Overview
Designing and managing nutrition programs in emergencies involves a range of interventions to prevent and treat malnutrition among displaced populations. A person's nutritional status is influenced by various factors, including access to safe and nutritious food, water sanitation and hygiene (WASH), public health services, and shelter. Where these are inadequate, the risk of malnutrition increases. The overall objective of the nutrition response in emergencies is to stabilize the situation, reduce malnutrition prevalence to acceptable levels, and improve nutrition opportunities, particularly for vulnerable groups like women and young children. To achieve this, nutrition sub-sectors work closely with public health, WASH , shelter, food security, and livelihoods sectors, to address immediate and underlying causes of malnutrition while seeking long-term solutions. Key nutrition-specific objectives include ensuring access to sufficient nutritious food, managing acute malnutrition, addressing micronutrient deficiencies, and supporting breastfeeding and appropriate complementary feeding practices.
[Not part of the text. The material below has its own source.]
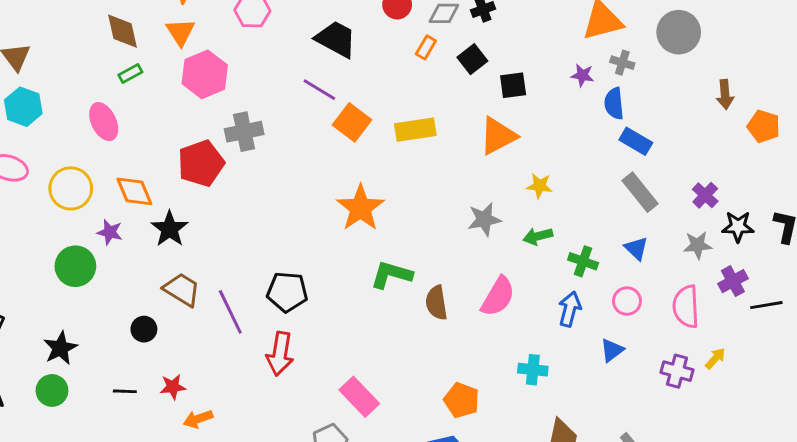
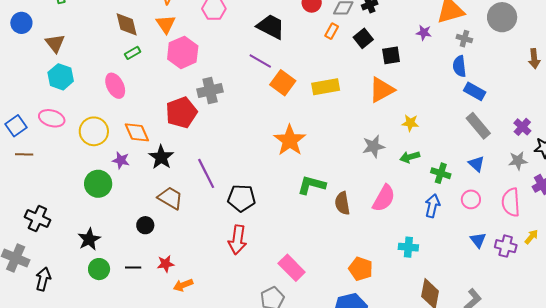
purple star: (582, 75) -> (424, 33), moved
purple line: (230, 312) -> (206, 173), moved
blue triangle: (612, 350) -> (478, 240), moved, turned -30
green circle: (52, 390) -> (99, 269), moved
Relevance for emergency operations
Interventions that prevent and treat malnutrition in emergency operations are of paramount importance due to their direct impact on the health and well-being of displaced populations, especially vulnerable groups like women and young children. By addressing malnutrition, these interventions prevent life-threatening deterioration of nutrition status and enhance the overall humanitarian response. By implementing comprehensive nutrition programs in conjunction with other sectors like public health, WASH, shelter, and food security, emergency operations take a holistic approach to tackle the root causes of malnutrition. This integrated approach not only stabilizes the nutrition situation during the crisis but also builds resilience within the affected communities, leading to a more sustainable and effective response in the long run. Furthermore, targeting the specific nutrition needs of vulnerable groups and promoting self-reliance through complementary feeding practices ensures a faster recovery and contributes significantly to efforts to prevent the crisis from exacerbating further.
Main guidance
1. Emergency Phase
As refugees continue to arrive, it is crucial to implement a comprehensive nutrition response plan to address the needs of vulnerable populations. This plan outlines key points to ensure rapid screening, estimation of people in need, and appropriate interventions to combat malnutrition and improve the nutrition situation among refugees. Additionally, coordination with relevant partners and regular monitoring are essential to achieve successful outcomes. Lastly, certain risks and challenges need to be considered to ensure the plan's effectiveness and sustainability.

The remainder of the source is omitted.